For several years I owned my own business with my husband. It was a temporary employment service placing about two hundred employees in factories. Moebius did not get in the way of my success. Interviewing, hiring and directing over five hundred employees a year was accomplished with respect and admiration from those employees and business associates. I took private pilot lessons during that time, becoming a budding pilot. Later on we moved to Northern Michigan I became the Director of the Low Vision Department at a senior citizen agency. I loved working with seniors and found that I was accepted by the blind quicker because they couldn’t see my facial difference. In 1998 I attended my first Moebius Syndrome conference. This was an amazing, life changing experience for me.
With the Internet becoming more and more prevalent, I not only found others with Moebius for the first time, but my husband Carl also found others. I lost my husband to an Internet romance; we divorced in the year 2000. Starting over, newly divorced at age forty-five was pretty tough. Struggling to get on my feet, I tried working as a corrections officer at our local jail, that lasted for three long months. I eventually landed a job that was really great for me. I worked for our local Intermediate School District as a Family School Liaison/Home Visitor in the Early Education department. I am also a self-taught photographer working on weddings, family portraits, high school seniors and groups.
I became a grandmother to a set of twin boys in 2005, they have plenty of facial expression and show no signs of Moebius Syndrome. During this time, I met the most wonderful man in the world Allan Dhaseleer. We met during a DivorceCare program at his church and became best friends. He offered to have a Moebius adult get together at his home one summer. I didn’t know it at the time but that was his introduction to my Moebius family and part of the world he would be sharing with me. We married in 2005 and he has attended two conferences and two get togethers. Allan and I together have six children and five grandchildren and live in Charlevoix Michigan.

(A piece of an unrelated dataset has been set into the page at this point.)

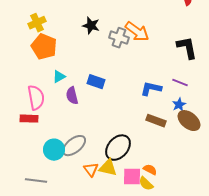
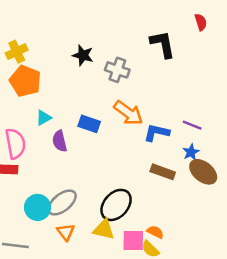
orange arrow: (137, 32) -> (128, 113), moved
black L-shape: (187, 48) -> (163, 44), moved
orange triangle: (91, 170) -> (66, 232), moved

For most of my life Moebius Syndrome has been little more than a nuisance. In my forties my vision began deteriorating, with severe dry eyes causing debilitating results. I had gold weights implanted into my eye lids to help them close. I have recently had a Tarrsoraphy, a surgery to sew the outside corners of the eye lids closed which keeps a little more moisture on the eye protecting the corneas and a cataract surgery. Wearing protective eye wear, such as goggles and sunglasses has become a must.
After finding others with Moebius Syndrome, I felt like I had found a family I didn’t know existed.

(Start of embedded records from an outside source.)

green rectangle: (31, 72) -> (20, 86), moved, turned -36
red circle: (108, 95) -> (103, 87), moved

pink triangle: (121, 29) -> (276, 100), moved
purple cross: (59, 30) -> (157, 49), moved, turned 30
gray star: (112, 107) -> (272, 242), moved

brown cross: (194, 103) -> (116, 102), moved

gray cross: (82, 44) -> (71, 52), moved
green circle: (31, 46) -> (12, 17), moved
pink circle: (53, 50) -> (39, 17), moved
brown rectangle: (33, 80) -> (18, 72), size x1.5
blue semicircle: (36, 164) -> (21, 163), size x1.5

I believe that people with a facial difference can’t afford to be shy. We need to let others know we are just like everyone else. I am normally outgoing and very social. I learned somewhere along the way that when I am stared at, instead of crawling under a rock, which I always felt like, that just opening my mouth and talking breaks the stares and tension. There will always be some we can’t win, but making friends is a challenge for me and I have gained much, much more than I have lost. I also believe that children with Moebius need a strong family to support them and give them the self esteem they need to deal with life. We all have to travel down the road of life alone. When the world tells us we aren’t as good as others we need to know the truth!